The psychiatric revolution of 1980 sent psychoanalysis packing to the halls of its own institutes [and academic departments outside of medicine] and embraced the Cognitive Behavior Therapy of Beck. As a psychoanalyst, I can see why that was necessary and have no complaints about either of those things. But as a psychiatrist, I have a big worry about jettisoning the piece of psychiatry that’s hard to name – the Meyer/Sullivan/touch-of-Freud focus on clinical interviewing, case history study, and learning to hear the music behind the words in an interview – a way of approaching a single case that is not in opposition to making a "diagnosis," but is looking broadly rather than constrained by "the manual." It’s the essence of the case of
chicken little. It’s a clinical skill that can and has been written about, but is really learned by the example of others who have been at it for a while and know how and where to listen. It’s a true clinical skill just like learning how to hear the subtle differences in heart murmurs or see the deeper meanings of the squiggles in an EKG or an EEG. It’s the
psycho and the
social in the
biopsychosocial model. And it’s the "
baby" in the "
bathwater" that is threatened when Tom Insel and friends get so lost in their love affair with biology and neuroscience that they forget that practicing psychiatrists see patients one at a time in the present, not in some made up future, fighting a mythologic plague of mental illness, armed with as yet undiscovered drugs and technologies.
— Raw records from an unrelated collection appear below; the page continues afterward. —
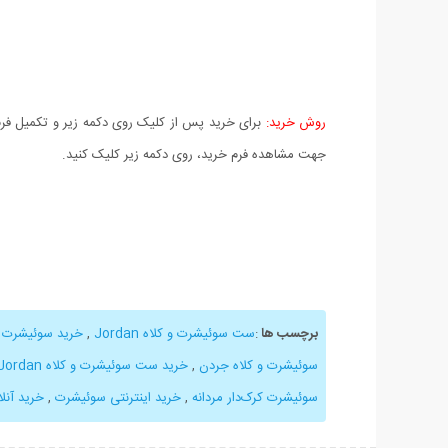
روش خرید:
برای خرید پس از کلیک روی دکمه زیر و تکمیل فرم 
جهت مشاهده فرم خرید، روی دکمه زیر کلیک کنید.
برچسب ها
:
ست سوئیشرت و کلاه Jordan
,
خرید سوئیشرت
,
سوئیشرت و کلاه جردن
,
خرید ست سوئیشرت و کلاه Jordan
سوئیشرت کرک‌دار مردانه
,
خرید اینترنتی سوئیشرت
,
خرید آنلا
Insel says, "We also recognize that psychiatry presents to the rest of medicine a unique blend of interpersonal skills and behavioral expertise that will be increasingly needed in this era of care dominated by technology." I personally see that as a gratuitous add-on to his themes of The Plague, The Enlightenment, and FutureThink. It reminds me of a session at this summer’s APA Meeting lead by the infamous Dr. Nemeroff – something like "The Myth of the Med-Check." The point was that in the brief sessions of the modern psychopharmacology tweaking, one could do that other stuff too. Well I kind of doubt it, not so much because of the time constraints, but because the psychiatrist in the room doesn’t know how to do that other stuff. It’s not on the graph…
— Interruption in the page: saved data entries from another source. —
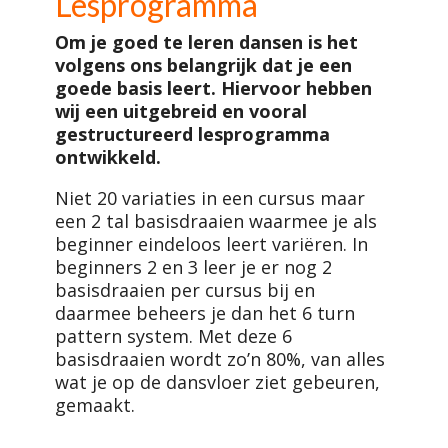
Lesprogramma
Om je goed te leren dansen is het
volgens ons belangrijk dat je een
goede basis leert. Hiervoor hebben
wij een uitgebreid en vooral
gestructureerd lesprogramma
ontwikkeld.
Niet 20 variaties in een cursus maar
een 2 tal basisdraaien waarmee je als
beginner eindeloos leert variëren. In
beginners 2 en 3 leer je er nog 2
basisdraaien per cursus bij en
daarmee beheers je dan het 6 turn
pattern system. Met deze 6
basisdraaien wordt zo’n 80%, van alles
wat je op de dansvloer ziet gebeuren,
gemaakt.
What are the right words for this pabulum from NIMH Director Insel?
We could try wishful thinking; or millennialism; or technocratic delusion; or whistling in the dark. Whatever. I think someone writes this stuff for him, anyway. While he is blue skying with this sort of wishful thinking he is wasting precious public research dollars on worthless projects like STAR*D ($32 million) and its piggy backers like GWAS genetic studies. Those are about as smart as digging for ponies in a pile of you know what.
We need an NIMH Director who can push back on the waste and mismanagement of the entrenched constituencies in mental health research.
Yes. It is unbelievable his denial on total loss of credibility through his tenure as NIMH Director. Power, but not leadership, can lead obviously to schizophrenic attachment to one’s position. Could be, in such a situation, some dignity left to say to oneself: “It is time for me to go†?.